INPUT:

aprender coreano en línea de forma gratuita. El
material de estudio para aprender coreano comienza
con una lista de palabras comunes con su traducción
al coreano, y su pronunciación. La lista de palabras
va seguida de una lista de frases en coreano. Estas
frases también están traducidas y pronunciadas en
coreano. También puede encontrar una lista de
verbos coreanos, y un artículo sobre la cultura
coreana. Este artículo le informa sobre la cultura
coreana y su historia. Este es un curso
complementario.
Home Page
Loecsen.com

--

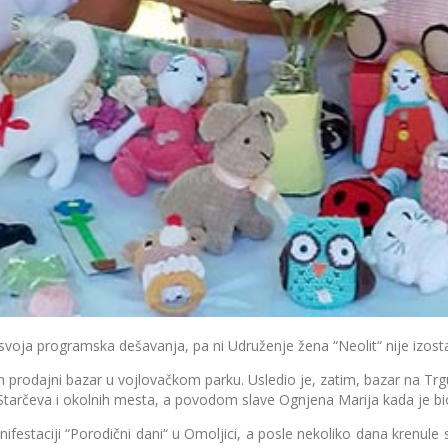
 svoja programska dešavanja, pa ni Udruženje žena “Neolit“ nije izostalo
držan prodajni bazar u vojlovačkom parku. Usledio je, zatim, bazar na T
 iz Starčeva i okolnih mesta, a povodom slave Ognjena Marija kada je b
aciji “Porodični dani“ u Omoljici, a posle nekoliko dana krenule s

EXERCISE AIM: Each line holding "frases" should be copied from the material above.

RESULT FOR THIS TASK:
va seguida de una lista de frases en coreano. Estas
frases también están traducidas y pronunciadas en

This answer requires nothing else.